深刻化する企業の資金繰り、日銀の異例の緊急支援で浮き彫りに


 図らずも、日本銀行の資金供給策が企業金融の深刻さを克明に浮かび上がらせた。

日銀は2日に臨時の政策決定会合を開き、企業金融円滑化を図る新たな措置を決定。金融市場に対する資金供給拡大を通じて、逼迫が著しい企業の資金繰りを緩和させることを目指している。

2009年4月末までの時限措置として打ち出した施策は二つ。市中銀行が日銀に差し入れる担保適格性の範囲拡大と、無担保翌日物コールレートと同水準の金利で年度末越えの「ターム物資金」を市中銀行へ供給する新たなオペレーションの導入だ。

金融市場で日銀から資金供給を受けるためには、市中銀行は相応の担保を日銀へ差し入れることが定められている。9日から実施される前者の措置は、その担保対象となる民間企業債務(社債や企業向け証書貸付債権)の適格要件のうち、格付けについて従来の「シングルA格相当以上」から「トリプルB格相当以上」に緩和する。

一方、後者の新たな供給オペレーションは09年1月中に開始。市中銀行が共通担保として日銀に差し入れている民間企業債務の担保価額の範囲内であれば、市中銀行は自在に無担保翌日物コールレートの政策誘導目標(現在は0・3%)と同水準の金利で「3カ月物」などターム物資金の供給を日銀から受けられる。

今回、日銀が新たな流動性供給に踏み切らざるをえなかったことは、企業金融が一段と厳しさを増していることを強く印象づけた。

銀行依存が急増

金融危機の本格化に伴って、この秋口から金融市場や企業金融分野では年末越え・年度末越えの資金調達事情は、例年になく深刻化することが予想されていた。日銀でもこの間、国債やCP(コマーシャルペーパー)の買い切り、あるいは現先方式の買いオペレーションによる資金供給を積極化させている。

ところが、積極的な資金供給を行ってきたものの、企業金融の逼迫度は改善されず、むしろ深刻化する一方といえる。

直接金融市場が機能不全に陥ったことで、資金調達で同市場に依存してきた大企業は、代替手段の「間接金融」つまり銀行借り入れへと殺到。この流れを受け、中堅・中小企業に銀行の与信能力が及ばなくなる“締め出し”ともいえる状態が際立っている。

そうした中、一般事業会社の間では資金繰り上の苦肉の算段が繰り広げられている。金融関係者によると、製造業などでは手形サイトの長期化で仕入れ決済の実質的な後ろ倒しを行い、自身の資金繰りを緩和させる動きが拡大。これで逆に代金回収が遅れることになった中堅商社や専門商社の財務が一段と逼迫する事態が広がっているという。

逼迫緩和には追加策も

今回、日銀が実施する一連の措置によって、事態はどこまで改善を見るのか。白川方明日銀総裁は2日、政策決定会合後の会見で、格付け要件緩和で「社債4500億円、企業向け証書貸付債権1・6兆円程度」、新オペレーションでは「3兆円程度」の資金供給拡大を見込むとした。

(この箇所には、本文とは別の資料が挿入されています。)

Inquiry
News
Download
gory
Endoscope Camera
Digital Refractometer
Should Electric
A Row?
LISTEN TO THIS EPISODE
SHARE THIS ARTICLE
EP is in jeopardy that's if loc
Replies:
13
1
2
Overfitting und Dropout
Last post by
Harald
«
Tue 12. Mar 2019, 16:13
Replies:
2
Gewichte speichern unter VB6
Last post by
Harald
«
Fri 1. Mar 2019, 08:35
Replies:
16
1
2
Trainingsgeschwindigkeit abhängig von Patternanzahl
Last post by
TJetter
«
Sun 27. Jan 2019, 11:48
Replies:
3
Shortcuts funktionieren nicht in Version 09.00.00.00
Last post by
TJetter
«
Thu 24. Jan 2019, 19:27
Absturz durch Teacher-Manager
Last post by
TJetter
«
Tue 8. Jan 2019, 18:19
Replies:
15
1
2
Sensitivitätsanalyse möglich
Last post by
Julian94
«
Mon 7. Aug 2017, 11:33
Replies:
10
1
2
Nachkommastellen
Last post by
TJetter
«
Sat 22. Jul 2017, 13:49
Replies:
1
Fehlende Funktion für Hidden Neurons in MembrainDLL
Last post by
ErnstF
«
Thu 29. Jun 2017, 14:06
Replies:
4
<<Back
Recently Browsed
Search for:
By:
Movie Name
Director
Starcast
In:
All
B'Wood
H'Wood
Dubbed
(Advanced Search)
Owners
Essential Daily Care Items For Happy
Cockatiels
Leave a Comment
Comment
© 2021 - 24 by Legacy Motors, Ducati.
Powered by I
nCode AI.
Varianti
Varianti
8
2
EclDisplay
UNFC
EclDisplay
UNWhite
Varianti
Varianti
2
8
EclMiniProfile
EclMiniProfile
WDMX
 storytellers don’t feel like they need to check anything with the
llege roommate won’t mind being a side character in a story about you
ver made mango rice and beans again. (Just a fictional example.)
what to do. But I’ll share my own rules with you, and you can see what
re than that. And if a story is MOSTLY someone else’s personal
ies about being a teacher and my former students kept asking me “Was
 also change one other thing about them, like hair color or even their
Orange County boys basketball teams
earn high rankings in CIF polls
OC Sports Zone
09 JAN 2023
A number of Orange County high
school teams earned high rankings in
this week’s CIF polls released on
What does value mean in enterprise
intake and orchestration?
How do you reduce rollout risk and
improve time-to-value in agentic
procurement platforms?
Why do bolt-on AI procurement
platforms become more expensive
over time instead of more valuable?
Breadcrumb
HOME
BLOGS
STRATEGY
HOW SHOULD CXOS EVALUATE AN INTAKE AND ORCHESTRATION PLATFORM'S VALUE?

確かに、金融市場への資金供給が拡大することは間違いない。だが、そこから企業金融にまで資金が行き渡り、緩和効果が波及するかどうかは別問題。日銀の資金供給を受けた市中銀行が、企業向け与信を拡大しなければその効果が望めないからだ。多くの市中銀行では現在、自己資本比率の実質的な低下圧力に苦慮し、資産拡大(貸し出し増強)への制約が強まっている。中には、資産圧縮の必要性が増している銀行すらある。

つまり、金融市場での緩和効果が市中銀行を経由し、即座に企業金融の改善につながると楽観しにくいのが実情だ。日銀の流動性供給だけでなく、銀行による新たな与信手法の開発、監督官庁の与信促進に向けた制度的枠組みの変更といった「合わせ技」でも整わないかぎり、企業金融を脅かす信用収縮を打ち負かせそうもない。